***** Records provided *****
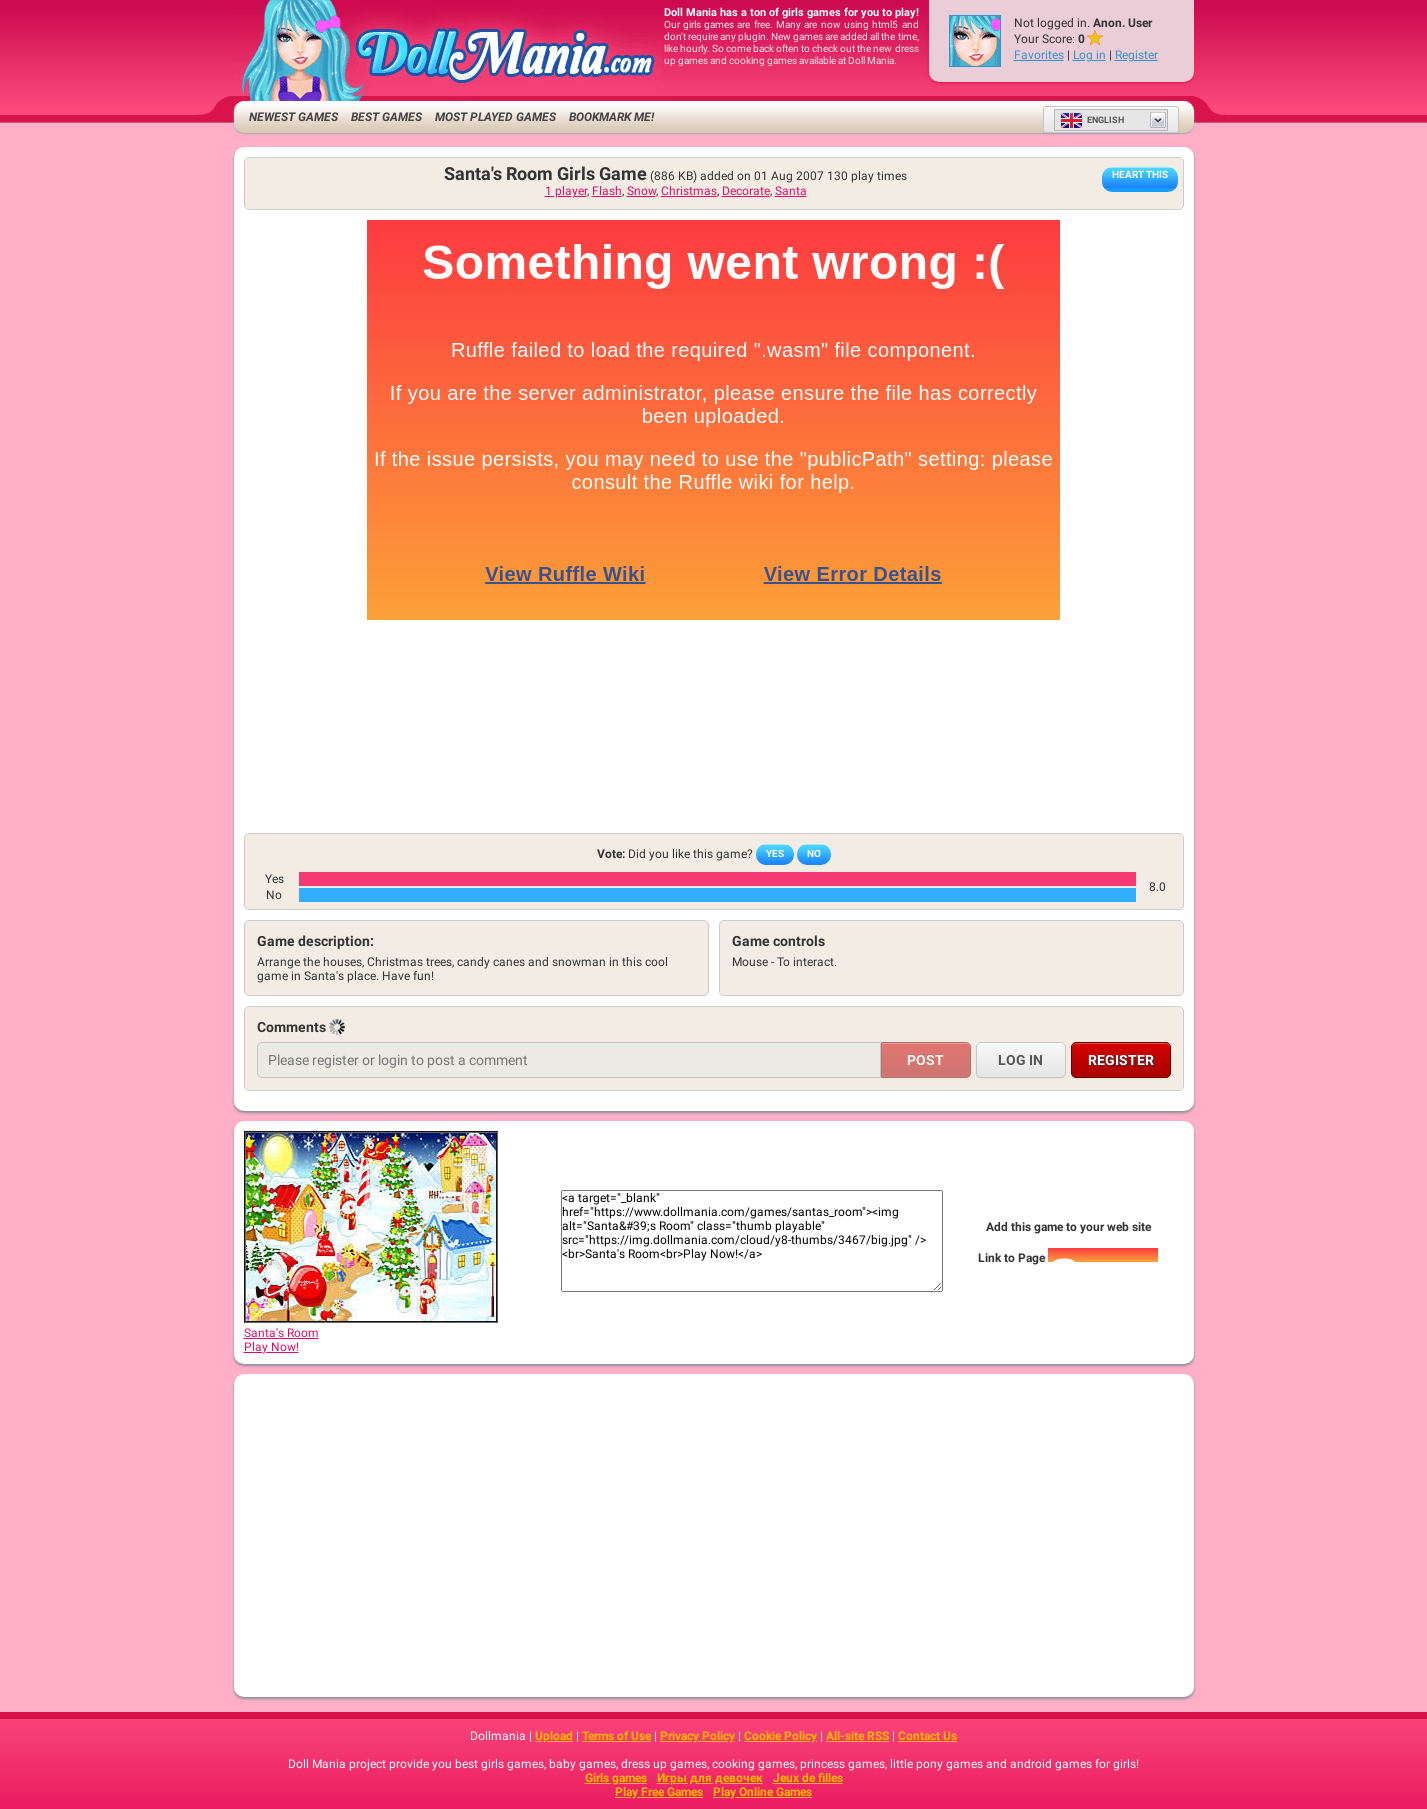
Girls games (616, 1778)
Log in (1089, 55)
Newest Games (293, 117)
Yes (775, 853)
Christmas (689, 191)
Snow (641, 191)
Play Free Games (659, 1792)
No (814, 853)
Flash (607, 191)
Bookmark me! (611, 117)
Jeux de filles (808, 1778)
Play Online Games (762, 1792)
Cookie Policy (780, 1736)
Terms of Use (616, 1736)
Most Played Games (495, 117)
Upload (554, 1736)
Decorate (746, 191)
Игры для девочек (710, 1778)
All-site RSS (857, 1736)
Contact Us (927, 1736)
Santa (791, 191)
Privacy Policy (697, 1736)
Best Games (386, 117)
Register (1136, 55)
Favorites (1039, 55)
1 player (566, 191)
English (1092, 120)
*****
* _Task objective_: Return, exactly as written, only those lines that run from the one with "Best Games (386, 117)" to the last line of the data, both of those lines included.

* _Task output_:
Best Games (386, 117)
Register (1136, 55)
Favorites (1039, 55)
1 player (566, 191)
English (1092, 120)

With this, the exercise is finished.